(Records from a collection)
=-=-=
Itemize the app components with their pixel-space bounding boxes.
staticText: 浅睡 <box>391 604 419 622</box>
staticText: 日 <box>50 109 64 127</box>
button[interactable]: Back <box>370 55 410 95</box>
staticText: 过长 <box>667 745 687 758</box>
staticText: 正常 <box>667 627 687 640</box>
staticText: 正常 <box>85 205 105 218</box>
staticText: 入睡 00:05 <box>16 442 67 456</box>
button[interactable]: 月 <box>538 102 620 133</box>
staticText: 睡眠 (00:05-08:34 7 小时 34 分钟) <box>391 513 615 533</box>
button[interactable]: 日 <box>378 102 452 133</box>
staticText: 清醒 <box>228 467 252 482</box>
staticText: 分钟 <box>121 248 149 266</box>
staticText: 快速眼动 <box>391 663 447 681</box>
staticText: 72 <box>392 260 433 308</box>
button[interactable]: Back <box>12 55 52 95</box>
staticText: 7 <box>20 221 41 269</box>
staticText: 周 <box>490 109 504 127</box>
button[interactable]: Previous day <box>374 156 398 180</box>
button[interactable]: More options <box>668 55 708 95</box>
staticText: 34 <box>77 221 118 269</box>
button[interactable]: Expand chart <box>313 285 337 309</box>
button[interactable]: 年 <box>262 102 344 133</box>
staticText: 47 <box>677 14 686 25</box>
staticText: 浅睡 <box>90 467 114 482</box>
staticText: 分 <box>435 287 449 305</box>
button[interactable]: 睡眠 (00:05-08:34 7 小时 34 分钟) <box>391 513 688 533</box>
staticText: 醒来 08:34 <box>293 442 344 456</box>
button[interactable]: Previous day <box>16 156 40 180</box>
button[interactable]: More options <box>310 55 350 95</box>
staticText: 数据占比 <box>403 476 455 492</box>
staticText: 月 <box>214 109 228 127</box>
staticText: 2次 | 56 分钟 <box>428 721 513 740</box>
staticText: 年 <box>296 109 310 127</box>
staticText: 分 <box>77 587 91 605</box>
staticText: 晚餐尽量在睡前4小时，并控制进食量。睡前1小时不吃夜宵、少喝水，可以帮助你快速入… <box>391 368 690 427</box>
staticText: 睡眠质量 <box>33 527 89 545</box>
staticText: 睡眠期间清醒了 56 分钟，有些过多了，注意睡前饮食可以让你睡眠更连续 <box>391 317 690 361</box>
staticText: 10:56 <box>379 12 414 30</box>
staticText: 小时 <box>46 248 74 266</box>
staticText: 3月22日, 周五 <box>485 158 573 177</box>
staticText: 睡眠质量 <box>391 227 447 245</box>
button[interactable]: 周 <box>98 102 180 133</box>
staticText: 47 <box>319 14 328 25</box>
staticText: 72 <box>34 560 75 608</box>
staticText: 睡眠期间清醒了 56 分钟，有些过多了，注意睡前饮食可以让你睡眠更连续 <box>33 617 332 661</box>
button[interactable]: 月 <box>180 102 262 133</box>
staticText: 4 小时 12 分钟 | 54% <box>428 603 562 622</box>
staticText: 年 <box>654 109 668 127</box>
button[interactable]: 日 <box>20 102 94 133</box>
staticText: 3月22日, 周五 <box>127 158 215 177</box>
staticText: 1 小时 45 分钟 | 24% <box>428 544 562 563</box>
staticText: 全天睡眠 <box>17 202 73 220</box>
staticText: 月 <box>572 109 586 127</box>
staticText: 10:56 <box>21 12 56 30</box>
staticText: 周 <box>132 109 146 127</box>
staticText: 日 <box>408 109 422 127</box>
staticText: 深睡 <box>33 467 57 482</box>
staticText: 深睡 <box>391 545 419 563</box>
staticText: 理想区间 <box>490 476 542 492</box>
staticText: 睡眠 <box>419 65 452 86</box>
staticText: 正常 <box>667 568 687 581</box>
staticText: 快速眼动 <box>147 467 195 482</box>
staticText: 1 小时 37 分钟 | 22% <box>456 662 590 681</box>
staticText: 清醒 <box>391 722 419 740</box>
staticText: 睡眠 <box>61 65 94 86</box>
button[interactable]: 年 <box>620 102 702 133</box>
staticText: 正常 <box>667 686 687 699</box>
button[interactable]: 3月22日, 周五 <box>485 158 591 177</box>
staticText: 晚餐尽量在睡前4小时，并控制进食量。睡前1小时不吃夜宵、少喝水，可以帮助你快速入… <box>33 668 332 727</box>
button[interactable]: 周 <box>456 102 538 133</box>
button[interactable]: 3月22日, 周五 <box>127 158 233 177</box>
=-=-=
## TASK TO CARRY OUT
Every line in the data above that contains "有些过多了" needs to be copied.

## EXPECTED ANSWER
staticText: 睡眠期间清醒了 56 分钟，有些过多了，注意睡前饮食可以让你睡眠更连续 <box>391 317 690 361</box>
staticText: 睡眠期间清醒了 56 分钟，有些过多了，注意睡前饮食可以让你睡眠更连续 <box>33 617 332 661</box>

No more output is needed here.